> [Exercise brief] One number is all that is asked for: the number of lines below that hold the string "оксидативного".

###

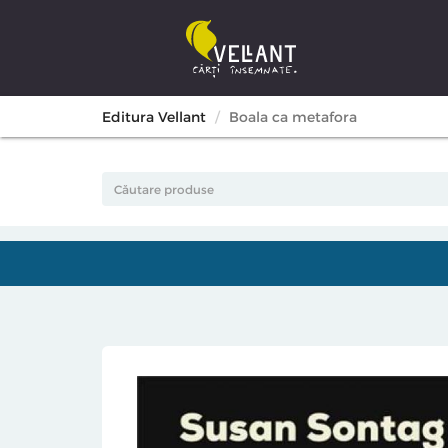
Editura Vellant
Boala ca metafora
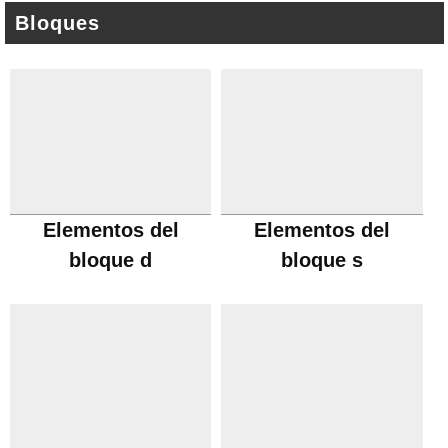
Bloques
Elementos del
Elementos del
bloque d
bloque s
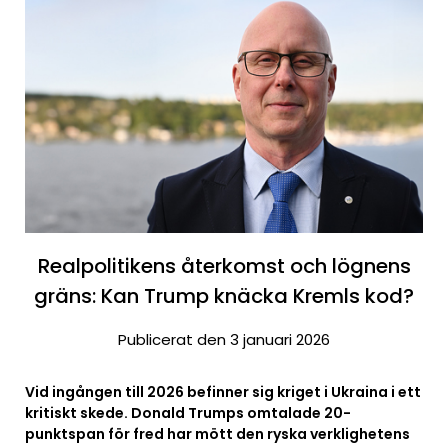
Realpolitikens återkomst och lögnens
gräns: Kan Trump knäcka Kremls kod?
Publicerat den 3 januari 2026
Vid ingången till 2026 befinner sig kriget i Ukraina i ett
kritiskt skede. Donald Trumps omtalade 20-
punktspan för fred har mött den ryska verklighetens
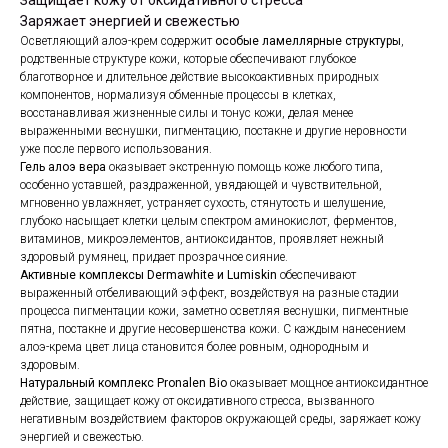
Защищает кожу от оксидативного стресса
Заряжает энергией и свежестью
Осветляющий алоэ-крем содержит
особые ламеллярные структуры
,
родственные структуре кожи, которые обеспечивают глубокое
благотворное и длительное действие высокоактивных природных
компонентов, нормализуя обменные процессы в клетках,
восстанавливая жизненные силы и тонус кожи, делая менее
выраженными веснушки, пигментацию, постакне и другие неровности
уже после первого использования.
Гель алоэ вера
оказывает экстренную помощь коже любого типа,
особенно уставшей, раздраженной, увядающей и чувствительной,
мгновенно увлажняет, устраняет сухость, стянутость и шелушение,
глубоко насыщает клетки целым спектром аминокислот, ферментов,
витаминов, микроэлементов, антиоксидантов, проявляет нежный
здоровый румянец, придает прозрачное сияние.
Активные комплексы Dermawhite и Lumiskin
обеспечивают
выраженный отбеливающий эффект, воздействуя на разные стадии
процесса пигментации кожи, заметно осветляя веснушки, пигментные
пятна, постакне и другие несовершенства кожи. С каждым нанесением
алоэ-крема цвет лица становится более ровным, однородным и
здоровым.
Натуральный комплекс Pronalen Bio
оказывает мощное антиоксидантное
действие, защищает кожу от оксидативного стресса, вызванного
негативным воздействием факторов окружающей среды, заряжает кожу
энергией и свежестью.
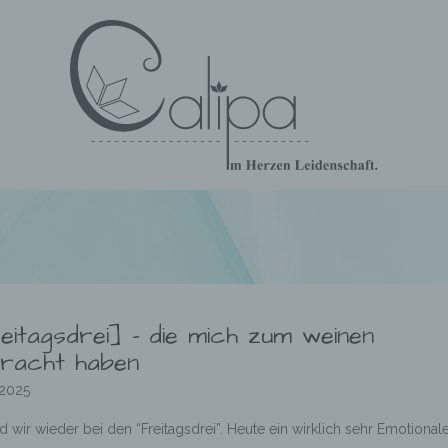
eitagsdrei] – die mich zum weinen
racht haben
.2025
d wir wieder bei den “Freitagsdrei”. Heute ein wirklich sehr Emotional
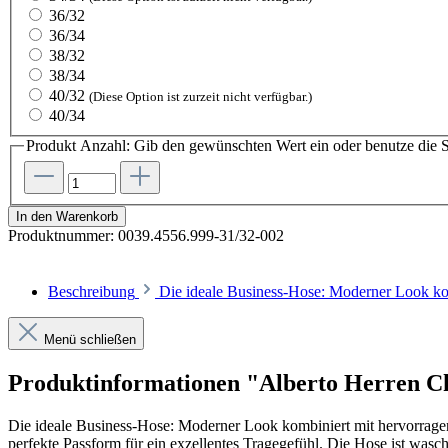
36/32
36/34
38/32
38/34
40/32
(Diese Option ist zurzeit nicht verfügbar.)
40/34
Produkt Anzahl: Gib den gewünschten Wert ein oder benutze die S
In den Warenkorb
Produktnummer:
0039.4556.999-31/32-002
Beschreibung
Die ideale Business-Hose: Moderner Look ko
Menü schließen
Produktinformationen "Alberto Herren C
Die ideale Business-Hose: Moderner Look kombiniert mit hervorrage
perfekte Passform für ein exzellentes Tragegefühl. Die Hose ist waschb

###

> [Solution to this task] 2